I admit I’ve left the impression I don’t think highly of vibe coding. That’s not quite right.
In my article My Thoughts on Vibe Coding vs. Agentic Engineering, I explained my philosophy: vibe coding is fine for throwaway personal tools, experimentation, and tools with a minimal blast radius. For anything that ships to real users, you keep engineering judgment at the center and let agents do the tedious work. But that begs the question: how do you actually decide in the moment what to hand to an agent and what to do yourself? That calibration is what this article is about.
At Voitanos, I ran live Microsoft 365 development workshops, multi-day, instructor-led sessions where students are building real SharePoint Framework (SPFx) solutions and Microsoft Teams apps in real time. I host them on a platform called Circle. It’s good software. I’m happy with it. But it has one workflow that used to eat me alive.
Every time I publish the recording of a live session, I have to add chapter markers to the video, like the little jump points you find in YouTube videos. The problem is their editor for adding those chapters is painful:
- You add them one at a time
- There’s no bulk paste
- There’s no import

Circle.so video chapter editor showing the manual one-at-a-time timestamp entry UI with no bulk import option
For a 90-minute lesson, the process of finding the chapter timestamps and manually loading them takes a LOT of time. With two recorded live lessons recorded for each day in the workshop, I usually fall behind by at least a day or few days getting those chapter links in there.
On top of that, every lesson module a knowledge check: a short quiz generated from the material. That means writing roughly 10 multiple-choice questions for the live lesson and all instructor-led demos in the module. Loading them was just as tedious as the chapters… jumping between the mouse & keyboard clicking “add question”, “add answer”, pasting

Circle.so quiz editor interface showing the step-by-step question and answer entry workflow
In addition to the chapter timestamps, I also needed a summary of the lesson and notes. I was already using AI to generate those for me, but I decided to level this process up.
If I recorded lessons on a Tuesday, I wouldn’t have them fully published until Wednesday or Thursday. I always felt like I was wasting my time on something that shouldn’t take that long.
Replicate your hands; don’t replace your brain
The rule: if the decisions are already made and what’s left is translating, saving, and clicking — that’s hands work. Automate it. If your judgment is still active in producing the output — if the thinking isn’t done — that’s brain work. Don’t automate it.

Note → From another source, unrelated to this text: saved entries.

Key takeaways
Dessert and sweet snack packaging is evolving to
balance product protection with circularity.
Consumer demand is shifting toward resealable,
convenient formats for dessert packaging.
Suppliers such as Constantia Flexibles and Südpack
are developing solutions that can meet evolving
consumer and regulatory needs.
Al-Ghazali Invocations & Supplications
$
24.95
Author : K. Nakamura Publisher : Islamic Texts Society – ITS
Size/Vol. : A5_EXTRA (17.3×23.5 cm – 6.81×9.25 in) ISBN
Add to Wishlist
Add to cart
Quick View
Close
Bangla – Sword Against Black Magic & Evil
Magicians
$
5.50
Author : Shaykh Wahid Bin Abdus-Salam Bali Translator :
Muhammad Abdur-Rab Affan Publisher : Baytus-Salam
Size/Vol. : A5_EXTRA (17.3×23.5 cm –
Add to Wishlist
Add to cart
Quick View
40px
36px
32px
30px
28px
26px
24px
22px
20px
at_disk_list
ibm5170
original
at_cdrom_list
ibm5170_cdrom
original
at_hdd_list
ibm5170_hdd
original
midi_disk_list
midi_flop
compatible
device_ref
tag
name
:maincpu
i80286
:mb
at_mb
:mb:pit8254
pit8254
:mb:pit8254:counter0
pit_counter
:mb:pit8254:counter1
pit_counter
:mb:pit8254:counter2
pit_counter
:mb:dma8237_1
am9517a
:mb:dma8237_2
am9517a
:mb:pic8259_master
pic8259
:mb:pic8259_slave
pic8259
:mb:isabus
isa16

Everything else in this article is an application of that single distinction:
| Automate it (hands work) | Keep it manual (brain work) |
|---|---|
| Repetitive interactions with a bad UI | Architecture & design decisions |
| Converting output between formats | Core creative work that ships to users |
| Glue code between two systems you don’t care about | Domains you’re trying to learn |
| Pasting the same data into the same forms | Work where “good enough” isn’t good enough |
| Mechanical translation of decisions you’ve already made | Anything where your judgment is still shaping the outcome |
Let me unpack both sides with the Circle example.

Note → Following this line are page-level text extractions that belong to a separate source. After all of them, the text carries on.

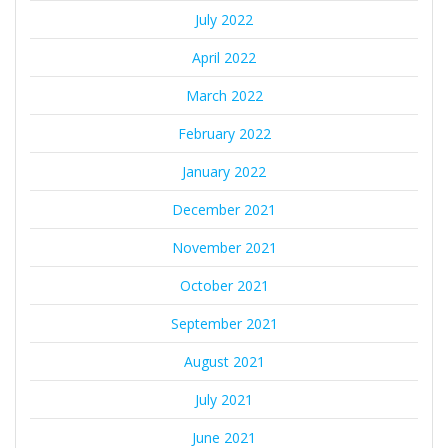
July 2022
April 2022
March 2022
February 2022
January 2022
December 2021
November 2021
October 2021
September 2021
August 2021
July 2021
June 2021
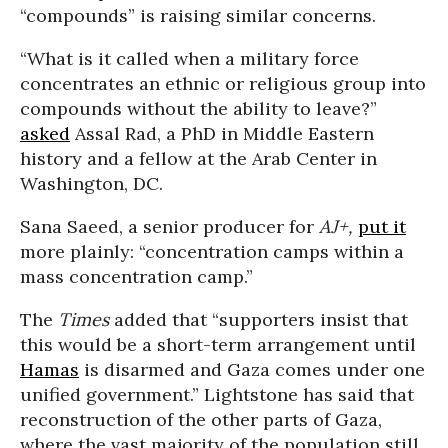
“compounds” is raising similar concerns.
“What is it called when a military force
concentrates an ethnic or religious group into
compounds without the ability to leave?”
asked
Assal Rad, a PhD in Middle Eastern
history and a fellow at the Arab Center in
Washington, DC.
Sana Saeed, a senior producer for
AJ+,
put it
more plainly: “concentration camps within a
mass concentration camp.”
The
Times
added that “supporters insist that
this would be a short-term arrangement until
Hamas
is disarmed and Gaza comes under one
unified government.” Lightstone has said that
reconstruction of the other parts of Gaza,
where the vast majority of the population still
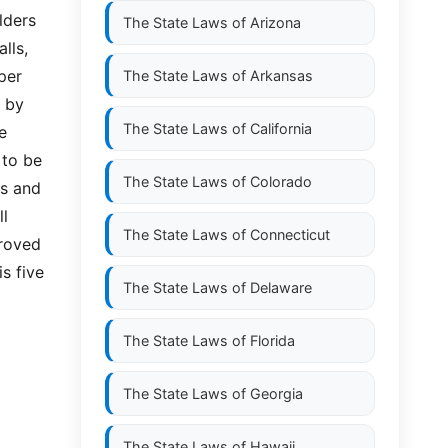
lders
The State Laws of
Arizona
lls,
per
The State Laws of
Arkansas
l by
The State Laws of
California
e
 to be
The State Laws of
Colorado
is and
ll
The State Laws of
Connecticut
proved
is five
The State Laws of
Delaware
The State Laws of
Florida
The State Laws of
Georgia
The State Laws of
Hawaii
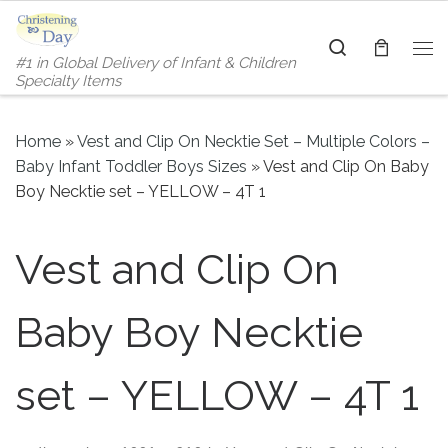
Skip to content
Search
#1 in Global Delivery of Infant & Children
Me
Specialty Items
Home
»
Vest and Clip On Necktie Set – Multiple Colors –
Baby Infant Toddler Boys Sizes
»
Vest and Clip On Baby
Boy Necktie set – YELLOW – 4T 1
Vest and Clip On
Baby Boy Necktie
set – YELLOW – 4T 1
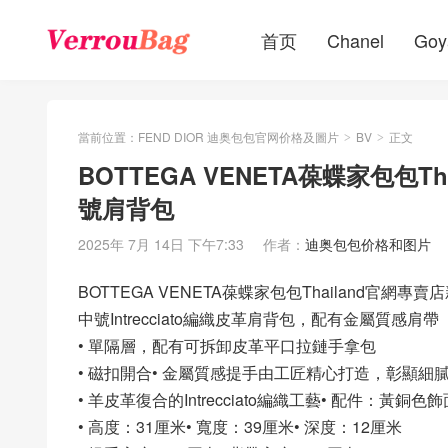
首页
Chanel
Goy
當前位置：
FEND DIOR 迪奥包包官网价格及圖片
BV
正文
>
>
BOTTEGA VENETA葆蝶家包包Th
號肩背包
2025年 7月 14日 下午7:33
作者：
迪奥包包价格和图片
BOTTEGA VENETA葆蝶家包包Thailand官網專賣
中號Intrecciato編織皮革肩背包，配有金屬質感肩帶
• 單隔層，配有可拆卸皮革平口拉鏈手拿包
• 磁扣開合• 金屬質感提手由工匠精心打造，彰顯
• 羊皮革復合的Intrecciato編織工藝• 配件：黃銅色飾
• 高度：31厘米• 寬度：39厘米• 深度：12厘米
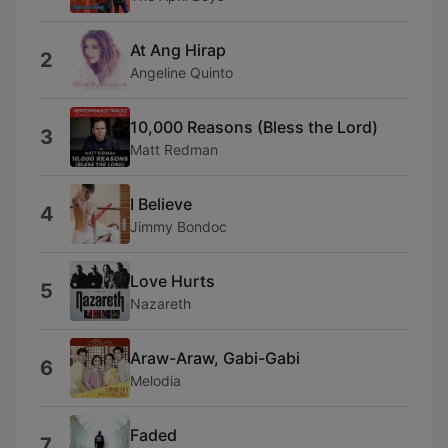
At Ang Hirap
2
Angeline Quinto
10,000 Reasons (Bless the Lord)
3
Matt Redman
I Believe
4
Jimmy Bondoc
Love Hurts
5
Nazareth
Araw-Araw, Gabi-Gabi
6
Melodia
Faded
7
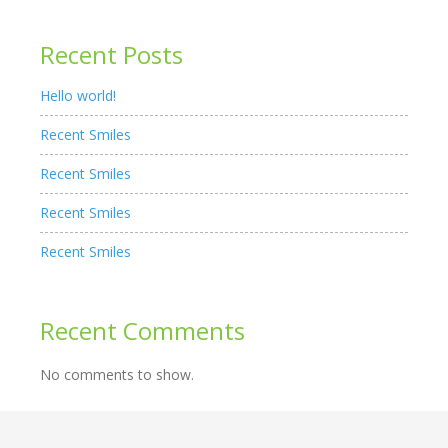
Recent Posts
Hello world!
Recent Smiles
Recent Smiles
Recent Smiles
Recent Smiles
Recent Comments
No comments to show.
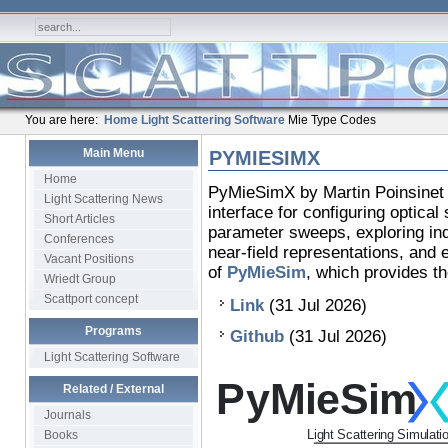
You are here:
Home
Light Scattering Software
Mie Type Codes
Main Menu
PYMIESIMX
Home
PyMieSimX by Martin Poinsinet 
Light Scattering News
interface for configuring optical
Short Articles
parameter sweeps, exploring indi
Conferences
near-field representations, and 
Vacant Positions
of
PyMieSim
, which provides th
Wriedt Group
Scattport concept
Link
(31 Jul 2026)
Programs
Github
(31 Jul 2026)
Light Scattering Software
Related / External
Journals
Books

How I automated my post-lesson workflow with AI agents
The complete post-lesson pipeline, from transcript processing, chapter generation, quiz creation, and Circle publishing, now runs in 5-10 minutes of active work. The rest is background processing I walk away from. Here’s what the workflow looks like and how I built each piece.
One day I finally took the time to explore how AI could help me speed this process up.
When I completed a 90-minute live lesson, I pulled the recording into Adobe Premiere Pro where I used the AI features to transcribe and enhance the audio for a podcast recording since it’s just dialog.
I get this process rolling within 5 minutes after finishing a lesson. It takes Premiere a while to do this, but this is done in the background while I quickly grab something to eat during my 30-minute break between live lessons. The process was finished by the time I finished my 2nd lesson.
After I kicked off the second lesson’s transcription & audio processing, I started the rendering of the first lesson and exported the transcript.
Here’s where AI comes in handy.
I created an agent that runs in Claude, just a markdown file, that does the following with the transcript:

Claude Cowork agent running the post-lesson transcript processing pipeline for a Microsoft 365 workshop session
- creates a short paragraph description of the lesson
- extracts the key topics covered in the lesson
- creates the chapter timestamps and title
- creates a bullet point summary of the lesson
- extracts the following with timestamps so I can quickly review them:
- student questions and my response
- links and resources I referenced
- encoded “note to self” when I teach (ie: when I see a typo in a slide, I say “FIX THAT [typo|bug|bullet point|etc]”)
At first I ran this with the Claude Code terminal client, but today I run it inside Claude Cowork (Anthropic’s project-based workspace in the Claude desktop app) so the agent retains context across the whole post-lesson pipeline.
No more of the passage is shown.